Six retail theft suspects appear in King County court as WA leads nation in shoplifting

KING COUNTY, Wash. — Six defendants accused of organized retail theft were arraigned in King County court Monday, part of what prosecutors describe as a steady flow of cases hitting Puget Sound businesses in 2026.

The cases involve some of the region’s most recognizable retail names: Lululemon, Nordstrom, Target, Safeway, Ross Dress for Less, and Ulta Beauty.

“None of these cases made the news, but businesses sure felt the impacts of these crimes,” Casey McNerthney, spokesperson for the King County Prosecuting Attorney’s Office, said. “King County prosecutors are taking action when we get those cases from police investigators.”

All six defendants are innocent until proven guilty.

The six King County organized retail theft cases

McNerthney detailed the cases during the weekly Crime and Punishment segment on “Seattle’s Morning News” on KIRO Newsradio:

  • Alleged theft at the Lululemon store at U Village in Seattle.
  • Alleged thefts at Safeway stores in Bellevue and West Seattle.
  • Alleged theft at the Target at Factoria Square in Bellevue.
  • Alleged theft at the Nordstrom at Bellevue Square.
  • Alleged theft at the Ross Dress for Less in Lake Forest Park.
  • Alleged theft at Ulta Beauty at the Factoria Square location.

The Ulta Beauty case ties directly into one of Seattle’s most persistent crime corridors.

“What she allegedly told police was that she was reselling these stolen items down there at Third and Pike in downtown Seattle, which is a problem that we deal with, too,” McNerthney said.

Why these are felonies, not shoplifting

Standard shoplifting charges are misdemeanors handled by city prosecutors. The King County Prosecuting Attorney’s Office handles felonies, meaning these cases involve suspects accused of hitting stores repeatedly or stealing at levels that push charges into felony territory.

“These are different than regular shoplifting cases, because those are much more common. Those are handled at the city level by law,” McNerthney said. “These are the ones where you have people over and over and over going to stores.”

Washington ranks No. 1 in the country for retail theft, Forbes study finds

The six cases arrive against a statewide backdrop that puts Washington at the top of the wrong list.

A Forbes Advisor study ranked Washington as the most impacted by retail crime in the country, giving it a total score of 100 out of 100. Washington accounts for 48% more retail theft than its share of the U.S. population would predict. The state ranked third-worst for total value of stolen goods, averaging $347 lost per resident, roughly double the study average of $173. Larceny-theft incidents were the second-highest per capita in the nation, and the growth rate from 2019 to 2022 was the second-worst, climbing 24%.

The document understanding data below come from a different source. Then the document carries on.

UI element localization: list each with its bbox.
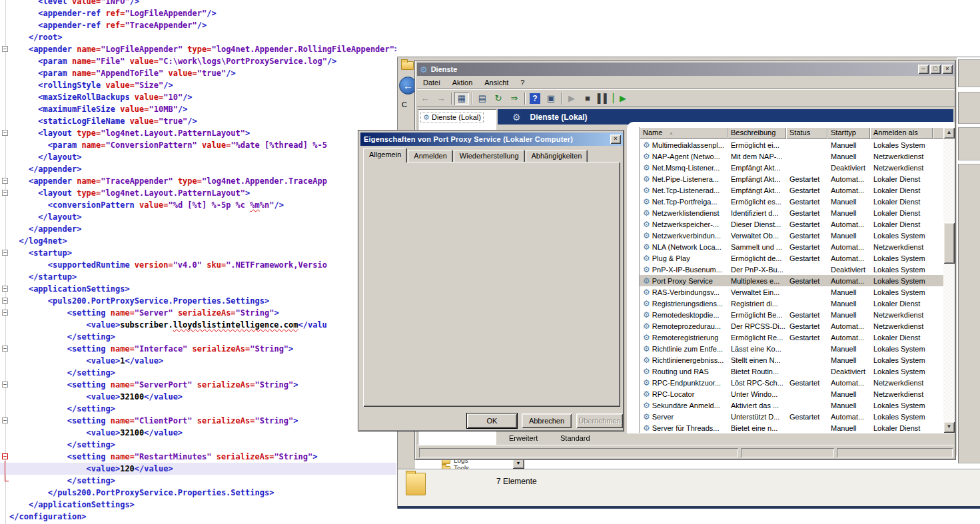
help-icon[interactable]: ? bbox=[530, 93, 540, 104]
tab-abhaengigkeiten[interactable]: Abhängigkeiten bbox=[526, 150, 588, 162]
refresh-icon[interactable]: ↻ bbox=[491, 92, 506, 105]
service-starttype: Manuell bbox=[827, 300, 870, 308]
code-line: </setting> bbox=[0, 475, 396, 487]
back-icon[interactable]: ← bbox=[418, 92, 432, 105]
ok-button[interactable]: OK bbox=[467, 413, 517, 428]
start-service-icon[interactable]: ▶ bbox=[564, 92, 579, 105]
column-header-beschreibung[interactable]: Beschreibung bbox=[728, 127, 786, 139]
menu-datei[interactable]: Datei bbox=[417, 77, 446, 88]
column-header-starttyp[interactable]: Starttyp bbox=[827, 127, 870, 139]
table-row[interactable]: ⚙NAP-Agent (Netwo...Mit dem NAP-...Manue… bbox=[640, 150, 955, 162]
column-header-filler[interactable] bbox=[933, 127, 944, 139]
tab-page-allgemein bbox=[363, 162, 620, 407]
table-row[interactable]: ⚙NLA (Network Loca...Sammelt und ...Gest… bbox=[640, 241, 955, 252]
table-row[interactable]: ⚙Remoteprozedurau...Der RPCSS-Di...Gesta… bbox=[640, 320, 955, 332]
table-row[interactable]: ⚙RemoteregistrierungErmöglicht Re...Gest… bbox=[640, 332, 955, 343]
table-row[interactable]: ⚙Netzwerkspeicher-...Dieser Dienst...Ges… bbox=[640, 218, 955, 230]
table-row[interactable]: ⚙RPC-Endpunktzuor...Löst RPC-Sch...Gesta… bbox=[640, 377, 955, 388]
service-gear-icon: ⚙ bbox=[643, 412, 650, 421]
fold-collapse-icon[interactable]: − bbox=[2, 310, 8, 316]
pause-service-icon[interactable]: ▌▌ bbox=[596, 92, 611, 105]
service-status: Gestartet bbox=[786, 311, 827, 319]
close-button[interactable]: × bbox=[942, 65, 953, 74]
maximize-button[interactable]: □ bbox=[930, 65, 941, 74]
code-line: <value>1</value> bbox=[0, 355, 396, 367]
minimize-button[interactable]: – bbox=[918, 65, 929, 74]
fold-collapse-icon[interactable]: − bbox=[2, 178, 8, 184]
table-row[interactable]: ⚙RAS-Verbindungsv...Verwaltet Ein...Manu… bbox=[640, 286, 955, 298]
table-row[interactable]: ⚙Port Proxy ServiceMultiplexes e...Gesta… bbox=[640, 275, 955, 286]
fold-collapse-icon[interactable]: − bbox=[2, 346, 8, 352]
fold-collapse-icon[interactable]: − bbox=[2, 453, 8, 459]
table-row[interactable]: ⚙Net.Pipe-Listenera...Empfängt Akt...Ges… bbox=[640, 173, 955, 184]
table-row[interactable]: ⚙Net.Msmq-Listener...Empfängt Akt...Deak… bbox=[640, 162, 955, 173]
table-row[interactable]: ⚙Server für Threads...Bietet eine n...Ma… bbox=[640, 422, 955, 433]
scrollbar-thumb[interactable] bbox=[943, 222, 955, 264]
table-row[interactable]: ⚙RPC-LocatorUnter Windo...ManuellNetzwer… bbox=[640, 388, 955, 399]
tab-anmelden[interactable]: Anmelden bbox=[408, 150, 453, 162]
extended-view-icon[interactable]: ▣ bbox=[544, 92, 558, 105]
fold-collapse-icon[interactable]: − bbox=[2, 382, 8, 388]
big-folder-icon bbox=[406, 473, 426, 495]
fold-collapse-icon[interactable]: − bbox=[2, 286, 8, 292]
table-row[interactable]: ⚙NetzwerklistendienstIdentifiziert d...G… bbox=[640, 207, 955, 218]
table-row[interactable]: ⚙Registrierungsdiens...Registriert di...… bbox=[640, 298, 955, 309]
fold-collapse-icon[interactable]: − bbox=[2, 417, 8, 423]
tab-allgemein[interactable]: Allgemein bbox=[363, 148, 407, 162]
service-description: Empfängt Akt... bbox=[728, 186, 786, 194]
table-row[interactable]: ⚙Multimediaklassenpl...Ermöglicht ei...M… bbox=[640, 139, 955, 150]
column-header-name[interactable]: Name▲ bbox=[640, 127, 728, 139]
table-row[interactable]: ⚙Plug & PlayErmöglicht de...GestartetAut… bbox=[640, 252, 955, 264]
scroll-down-button[interactable]: ▼ bbox=[943, 421, 955, 433]
titlebar[interactable]: Eigenschaften von Port Proxy Service (Lo… bbox=[360, 132, 623, 146]
service-logon: Netzwerkdienst bbox=[870, 390, 933, 398]
stop-service-icon[interactable]: ■ bbox=[580, 92, 595, 105]
table-row[interactable]: ⚙PnP-X-IP-Busenum...Der PnP-X-Bu...Deakt… bbox=[640, 264, 955, 275]
scroll-up-button[interactable]: ▲ bbox=[943, 127, 955, 138]
tree-item-dienste-lokal[interactable]: ⚙ Dienste (Lokal) bbox=[420, 112, 484, 123]
column-header-anmelden-als[interactable]: Anmelden als bbox=[870, 127, 933, 139]
column-header-status[interactable]: Status bbox=[786, 127, 827, 139]
fold-collapse-icon[interactable]: − bbox=[2, 190, 8, 196]
menu-hilfe[interactable]: ? bbox=[514, 77, 530, 88]
service-description: Aktiviert das ... bbox=[728, 401, 786, 409]
tab-wiederherstellung[interactable]: Wiederherstellung bbox=[454, 150, 525, 162]
tab-erweitert[interactable]: Erweitert bbox=[500, 433, 547, 444]
menu-aktion[interactable]: Aktion bbox=[446, 77, 479, 88]
service-starttype: Automat... bbox=[827, 220, 870, 228]
export-list-icon[interactable]: ⇒ bbox=[507, 92, 522, 105]
toolbar-separator bbox=[451, 93, 452, 105]
fold-collapse-icon[interactable]: − bbox=[2, 46, 8, 52]
show-tree-icon[interactable]: ▦ bbox=[454, 92, 469, 105]
fold-collapse-icon[interactable]: − bbox=[2, 298, 8, 304]
scrollbar[interactable]: ▲ ▼ bbox=[943, 127, 955, 433]
service-starttype: Manuell bbox=[827, 401, 870, 409]
table-row[interactable]: ⚙Richtlinienergebniss...Stellt einen N..… bbox=[640, 354, 955, 366]
table-row[interactable]: ⚙Netzwerkverbindun...Verwaltet Ob...Gest… bbox=[640, 230, 955, 241]
table-row[interactable]: ⚙Routing und RASBietet Routin...Deaktivi… bbox=[640, 366, 955, 377]
cancel-button[interactable]: Abbrechen bbox=[522, 413, 572, 428]
menu-ansicht[interactable]: Ansicht bbox=[478, 77, 514, 88]
restart-service-icon[interactable]: ▏▶ bbox=[612, 92, 627, 105]
titlebar[interactable]: ⚙ Dienste – □ × bbox=[417, 63, 955, 76]
dropdown-button[interactable]: ▼ bbox=[512, 459, 524, 469]
table-row[interactable]: ⚙Net.Tcp-Portfreiga...Ermöglicht es...Ge… bbox=[640, 196, 955, 207]
service-status: Gestartet bbox=[786, 232, 827, 240]
fold-collapse-icon[interactable]: − bbox=[2, 130, 8, 136]
tab-standard[interactable]: Standard bbox=[551, 433, 600, 444]
properties-icon[interactable]: ▤ bbox=[475, 92, 490, 105]
code-editor[interactable]: <level value="INFO"/> <appender-ref ref=… bbox=[0, 0, 396, 524]
table-row[interactable]: ⚙Richtlinie zum Entfe...Lässt eine Ko...… bbox=[640, 343, 955, 354]
service-logon: Lokales System bbox=[870, 266, 933, 274]
table-row[interactable]: ⚙Sekundäre Anmeld...Aktiviert das ...Man… bbox=[640, 399, 955, 411]
service-status: Gestartet bbox=[786, 175, 827, 183]
service-logon: Netzwerkdienst bbox=[870, 322, 933, 330]
apply-button[interactable]: Übernehmen bbox=[576, 413, 623, 428]
table-row[interactable]: ⚙Remotedesktopdie...Ermöglicht Be...Gest… bbox=[640, 309, 955, 320]
service-name: ⚙Routing und RAS bbox=[640, 367, 728, 376]
close-icon[interactable]: × bbox=[610, 134, 621, 144]
table-row[interactable]: ⚙ServerUnterstützt D...GestartetAutomat.… bbox=[640, 411, 955, 422]
forward-icon[interactable]: → bbox=[434, 92, 448, 105]
table-row[interactable]: ⚙Net.Tcp-Listenerad...Empfängt Akt...Ges… bbox=[640, 184, 955, 196]
fold-collapse-icon[interactable]: − bbox=[2, 250, 8, 256]
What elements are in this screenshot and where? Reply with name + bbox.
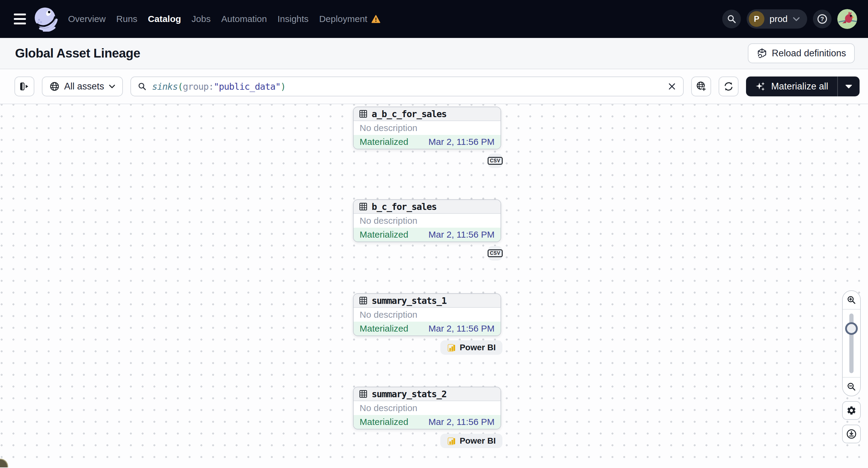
caret-down-icon bbox=[845, 85, 852, 89]
query-open-paren: ( bbox=[178, 81, 183, 92]
asset-name: a_b_c_for_sales bbox=[372, 109, 446, 119]
query-value: "public_data" bbox=[214, 81, 280, 92]
materialize-all-button[interactable]: Materialize all bbox=[746, 76, 837, 96]
open-side-panel-button[interactable] bbox=[14, 76, 34, 96]
asset-node-header: summary_stats_1 bbox=[353, 294, 501, 308]
table-icon bbox=[359, 297, 367, 305]
graph-settings-button[interactable] bbox=[842, 401, 861, 420]
query-colon: : bbox=[209, 81, 214, 92]
environment-name: prod bbox=[770, 14, 787, 24]
zoom-in-button[interactable] bbox=[843, 291, 860, 310]
asset-node-header: a_b_c_for_sales bbox=[353, 107, 501, 121]
kind-tag-powerbi[interactable]: Power BI bbox=[440, 434, 502, 448]
environment-switcher[interactable]: P prod bbox=[747, 9, 807, 29]
add-to-selection-button[interactable] bbox=[691, 76, 711, 96]
reload-definitions-label: Reload definitions bbox=[772, 48, 846, 59]
status-badge: Materialized bbox=[360, 137, 408, 147]
help-button[interactable]: ? bbox=[813, 10, 832, 28]
nav-item-automation[interactable]: Automation bbox=[221, 14, 267, 24]
question-icon: ? bbox=[817, 13, 828, 24]
materialization-timestamp[interactable]: Mar 2, 11:56 PM bbox=[428, 323, 495, 334]
reload-definitions-button[interactable]: Reload definitions bbox=[748, 43, 855, 63]
kind-tag-csv[interactable]: CSV bbox=[488, 246, 502, 260]
nav-right-cluster: P prod ? bbox=[722, 9, 857, 29]
materialize-options-button[interactable] bbox=[838, 76, 860, 96]
materialization-timestamp[interactable]: Mar 2, 11:56 PM bbox=[428, 229, 495, 240]
refresh-icon bbox=[723, 81, 734, 92]
user-avatar[interactable] bbox=[837, 9, 857, 29]
materialize-all-label: Materialize all bbox=[771, 81, 828, 92]
kind-tag-csv[interactable]: CSV bbox=[488, 154, 502, 168]
lineage-toolbar: All assets sinks(group:"public_data") bbox=[0, 69, 868, 104]
asset-node-header: b_c_for_sales bbox=[353, 200, 501, 214]
powerbi-label: Power BI bbox=[460, 436, 496, 446]
asset-name: summary_stats_1 bbox=[372, 295, 446, 306]
zoom-in-icon bbox=[847, 295, 856, 305]
nav-item-runs[interactable]: Runs bbox=[116, 14, 137, 24]
asset-scope-dropdown[interactable]: All assets bbox=[42, 76, 123, 96]
globe-icon bbox=[50, 81, 60, 92]
powerbi-icon bbox=[447, 436, 456, 445]
nav-item-overview[interactable]: Overview bbox=[68, 14, 106, 24]
asset-node-summary_stats_1[interactable]: summary_stats_1 No description Materiali… bbox=[353, 293, 501, 336]
globe-plus-icon bbox=[696, 81, 707, 92]
nav-item-jobs[interactable]: Jobs bbox=[191, 14, 211, 24]
environment-avatar: P bbox=[749, 11, 765, 27]
gear-icon bbox=[846, 405, 857, 415]
status-badge: Materialized bbox=[360, 229, 408, 240]
asset-scope-label: All assets bbox=[64, 81, 104, 92]
download-icon bbox=[846, 429, 857, 439]
zoom-slider-thumb[interactable] bbox=[845, 322, 858, 335]
top-nav: Overview Runs Catalog Jobs Automation In… bbox=[0, 0, 868, 38]
query-function: sinks bbox=[152, 81, 178, 92]
cardinal-avatar-image bbox=[837, 9, 857, 29]
asset-name: summary_stats_2 bbox=[372, 389, 446, 399]
download-graph-button[interactable] bbox=[842, 425, 861, 443]
asset-node-summary_stats_2[interactable]: summary_stats_2 No description Materiali… bbox=[353, 387, 501, 430]
global-search-button[interactable] bbox=[722, 10, 741, 28]
svg-text:?: ? bbox=[820, 15, 824, 22]
asset-description: No description bbox=[353, 214, 501, 228]
hamburger-menu-icon[interactable] bbox=[14, 13, 26, 24]
panel-toggle-icon bbox=[19, 81, 30, 92]
materialization-timestamp[interactable]: Mar 2, 11:56 PM bbox=[428, 417, 495, 427]
sparkles-icon bbox=[755, 81, 766, 92]
reload-cube-icon bbox=[756, 48, 767, 59]
asset-status-bar: Materialized Mar 2, 11:56 PM bbox=[353, 135, 501, 149]
page-header: Global Asset Lineage Reload definitions bbox=[0, 38, 868, 69]
zoom-slider[interactable] bbox=[843, 310, 860, 377]
asset-query-text: sinks(group:"public_data") bbox=[152, 81, 662, 92]
table-icon bbox=[359, 390, 367, 398]
asset-description: No description bbox=[353, 121, 501, 135]
primary-nav: Overview Runs Catalog Jobs Automation In… bbox=[68, 14, 380, 24]
warning-icon bbox=[371, 15, 380, 23]
table-icon bbox=[359, 202, 367, 211]
zoom-out-button[interactable] bbox=[843, 377, 860, 396]
search-icon bbox=[727, 14, 736, 24]
asset-node-header: summary_stats_2 bbox=[353, 387, 501, 401]
asset-description: No description bbox=[353, 308, 501, 322]
asset-status-bar: Materialized Mar 2, 11:56 PM bbox=[353, 228, 501, 242]
csv-badge: CSV bbox=[488, 157, 503, 165]
materialization-timestamp[interactable]: Mar 2, 11:56 PM bbox=[428, 137, 495, 147]
dagster-logo bbox=[33, 6, 58, 32]
close-icon bbox=[668, 82, 677, 91]
nav-item-deployment[interactable]: Deployment bbox=[319, 14, 380, 24]
lineage-canvas[interactable]: a_b_c_for_sales No description Materiali… bbox=[0, 104, 868, 467]
asset-description: No description bbox=[353, 401, 501, 415]
clear-query-button[interactable] bbox=[668, 82, 677, 91]
table-icon bbox=[359, 110, 367, 118]
minimap[interactable] bbox=[0, 459, 8, 467]
nav-item-insights[interactable]: Insights bbox=[277, 14, 308, 24]
asset-node-a_b_c_for_sales[interactable]: a_b_c_for_sales No description Materiali… bbox=[353, 106, 501, 149]
powerbi-icon bbox=[447, 343, 456, 352]
refresh-graph-button[interactable] bbox=[719, 76, 739, 96]
query-close-paren: ) bbox=[280, 81, 285, 92]
nav-item-catalog[interactable]: Catalog bbox=[148, 14, 181, 24]
status-badge: Materialized bbox=[360, 417, 408, 427]
asset-name: b_c_for_sales bbox=[372, 201, 436, 212]
asset-query-input[interactable]: sinks(group:"public_data") bbox=[130, 76, 684, 96]
asset-node-b_c_for_sales[interactable]: b_c_for_sales No description Materialize… bbox=[353, 199, 501, 242]
asset-status-bar: Materialized Mar 2, 11:56 PM bbox=[353, 322, 501, 336]
kind-tag-powerbi[interactable]: Power BI bbox=[440, 340, 502, 355]
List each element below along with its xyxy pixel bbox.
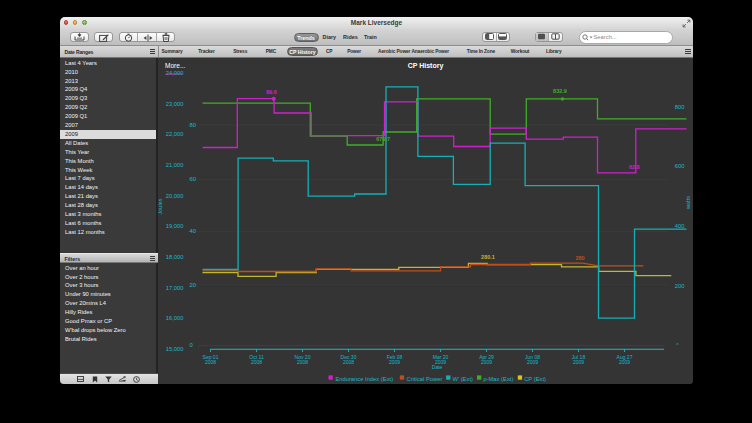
svg-text:2009: 2009 <box>526 358 537 364</box>
svg-text:20,000: 20,000 <box>165 192 183 198</box>
svg-text:800: 800 <box>674 103 684 109</box>
svg-text:2009: 2009 <box>618 358 629 364</box>
svg-text:24,000: 24,000 <box>165 69 183 75</box>
svg-text:19,000: 19,000 <box>165 223 183 229</box>
svg-text:2008: 2008 <box>204 358 215 364</box>
svg-text:21,000: 21,000 <box>165 161 183 167</box>
svg-text:More...: More... <box>165 62 185 69</box>
svg-text:Endurance Index (Ext): Endurance Index (Ext) <box>335 375 393 381</box>
svg-text:2008: 2008 <box>342 358 353 364</box>
svg-text:60: 60 <box>189 176 195 182</box>
svg-text:p-Max (Ext): p-Max (Ext) <box>483 375 513 381</box>
svg-text:2009: 2009 <box>480 358 491 364</box>
svg-text:23,000: 23,000 <box>165 100 183 106</box>
svg-text:280: 280 <box>575 254 584 260</box>
svg-text:20: 20 <box>189 281 195 287</box>
svg-text:W' (Ext): W' (Ext) <box>452 375 472 381</box>
svg-text:Joules: Joules <box>158 198 163 214</box>
svg-text:2009: 2009 <box>388 358 399 364</box>
svg-text:2008: 2008 <box>250 358 261 364</box>
svg-text:280.1: 280.1 <box>481 253 495 259</box>
svg-text:679.7: 679.7 <box>376 135 390 141</box>
svg-text:400: 400 <box>674 223 684 229</box>
svg-text:18,000: 18,000 <box>165 254 183 260</box>
svg-text:CP (Ext): CP (Ext) <box>524 375 546 381</box>
svg-text:15,000: 15,000 <box>165 346 183 352</box>
svg-text:80: 80 <box>189 122 195 128</box>
svg-text:17,000: 17,000 <box>165 284 183 290</box>
svg-text:600: 600 <box>674 163 684 169</box>
svg-text:Date: Date <box>431 364 442 370</box>
svg-text:CP History: CP History <box>407 62 443 70</box>
svg-text:0: 0 <box>189 342 192 348</box>
svg-text:2009: 2009 <box>572 358 583 364</box>
svg-text:16,000: 16,000 <box>165 315 183 321</box>
svg-text:2008: 2008 <box>296 358 307 364</box>
svg-text:89.6: 89.6 <box>266 89 277 95</box>
svg-text:watts: watts <box>684 195 690 209</box>
svg-text:62.8: 62.8 <box>628 164 639 170</box>
svg-text:832.9: 832.9 <box>553 88 567 94</box>
svg-text:40: 40 <box>189 228 195 234</box>
svg-text:Critical Power: Critical Power <box>406 375 442 381</box>
svg-text:200: 200 <box>674 282 684 288</box>
svg-text:22,000: 22,000 <box>165 131 183 137</box>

The Washington Retail Association puts the cost at roughly $2.7 billion in stolen goods in 2021, translating to hundreds of millions in missed local and state tax revenue.

What Washington retail theft costs consumers and taxpayers

McNerthney addressed the argument prosecutors frequently encounter.

“We hear arguments all the time of ‘It’s just property,’” he said. “But there’s no obligation that these businesses keep stores open when they get hit with major losses. At best, prices go up, at worst, stores close, and neither of those options are good.”

Kroger closed Washington Fred Meyer stores in Everett and Kent, with the company partly blaming “a steady rise in theft.” Crystal Leatherman, WRA’s director of policy and government affairs, has noted that businesses hit by repeat theft often end up spending heavily on security just to stay open.

In a state that funds government largely through sales tax, hundreds of millions in missed revenue represents money that never reaches state coffers. Fewer legal sales mean less tax revenue at a time when Olympia is already wrestling with budget shortfalls.

Washington lawmakers push for organized retail theft reform

State Rep. Mari Leavitt, a University Place Democrat, has been pushing for stiffer penalties on organized retail crime in Washington. Her bill last session sought sentencing enhancements for coordinated theft rings. It cleared a public hearing but didn’t advance. Leavitt has said she has since worked with a King County prosecutor to strengthen the language for another attempt.

“You can create all the tools you want, but unless we have resources to prosecute these cases, it makes it difficult,” Leavitt told The Olympian.

State Rep. Roger Goodman, a Kirkland Democrat who chairs the House Community Safety Committee, called retail theft a “huge problem” during a work session and signaled the Legislature will be looking at ways to address it.

The resource question keeps surfacing. Washington ran a retail theft prosecutor pilot program that produced real results before the state killed it over a $500,000 line item.

What happens next

Monday’s hearings were arraignments, the first formal step in a criminal case, where defendants enter an initial plea. From here each case moves through the standard King County court process.

McNerthney said his office continues to file organized retail theft cases as police investigators bring them in.

“This time last week we talked about organized retail theft cases, and this morning there are another six of those cases in court for arraignments,” he said.